West Ham

West Ham was an administrative unit, with largely consistent boundaries, from the 12th century to the formation of the London Borough of Newham in 1965. The area was originally a manor in the county of Essex, then an ancient parish and ultimately a county borough.

A settlement is first recorded as Hamme in an Anglo-Saxon charter of 958 and then in the 1086 Domesday Book as Hame. The name means ’a dry area of land between rivers or marshland’, referring to the location of the settlement within boundaries formed by the rivers Lea, Thames and Roding and their marshes. The earliest recorded use of West Ham, as distinct from East Ham, is in 1186 as Westhamma.

The boundary between West and East Ham was the now lost Hamfrith Waste and Hamfrith Wood in the north (then the southernmost parts of Epping Forest). There was a small natural harbour known as Ham Creek.

West Ham underwent rapid growth from 1844 following the Metropolitan Building Act which restricted dangerous and noxious industries from operating in the metropolitan area, the eastern boundary of which was the River Lea.

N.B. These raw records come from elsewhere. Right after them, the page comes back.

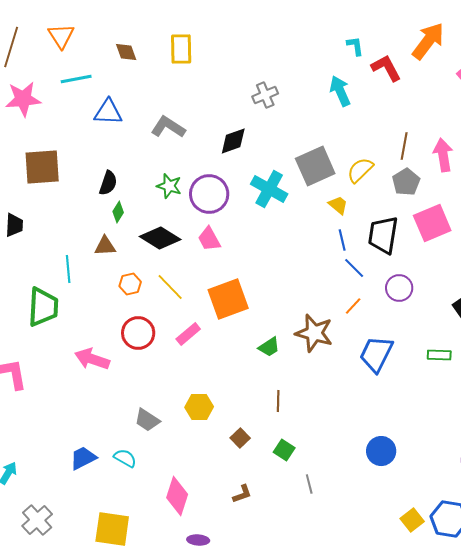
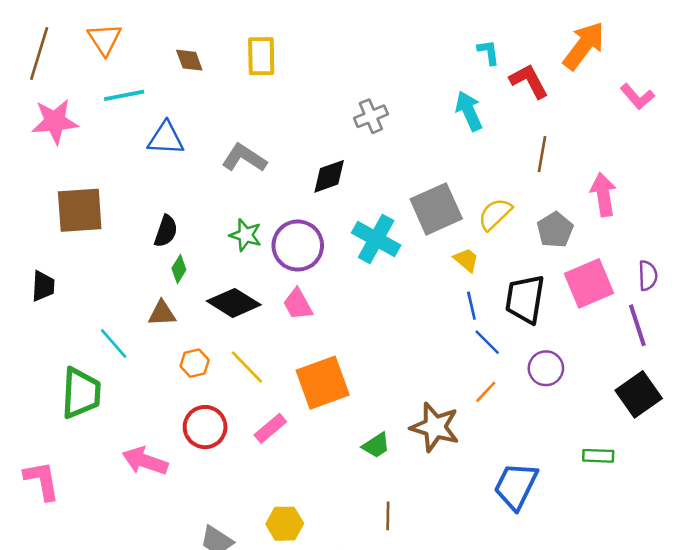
brown line: (404, 146) -> (542, 154), moved
cyan line: (68, 269) -> (114, 343), turned -36
blue trapezoid: (376, 354) -> (516, 486), moved

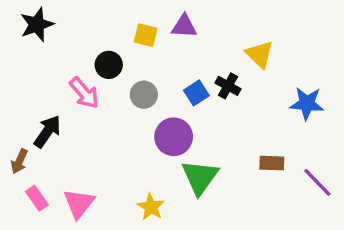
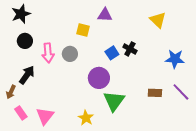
yellow square: (146, 35) -> (83, 30), moved
yellow triangle: (260, 54) -> (158, 20), moved
black circle: (109, 65) -> (25, 41), moved
pink arrow: (84, 93) -> (48, 53), turned 36
gray circle: (144, 95) -> (70, 54), moved
purple line: (317, 182) -> (181, 92), moved

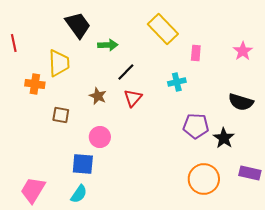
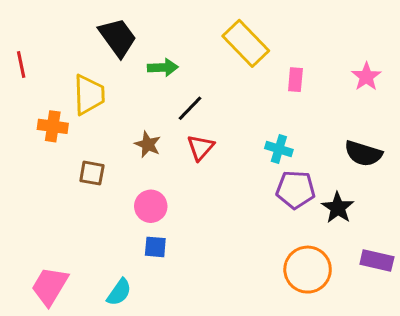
cyan cross: (177, 82) -> (279, 149), moved, turned 30
blue square: (83, 164) -> (155, 247), moved, size x0.7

Many of these activities were relocated to the other side of the river and to West Ham.

West Ham became one of Victorian Britain’s major manufacturing centres for pharmaceuticals, chemicals and processed foods but many workers lived in slum conditions close to where they worked, leading to periodic outbreaks of contagious diseases and severe poverty.

The presence of the nearby Royal Docks, the Stratford railway zone and other high value targets made the Borough of West Ham one of the areas of London worst effected by bombing during the Second World War with officially 1186 civilians killed.

West Ham station is a London Underground, Docklands Light Railway and National Rail interchange station. It opened in 1901 by the London, Tilbury and Southend Railway on the route from Fenchurch Street to Barking. In the late 1990s, the station was rebuilt and significantly expanded as part of the Jubilee Line Extension, fully opening in 1999.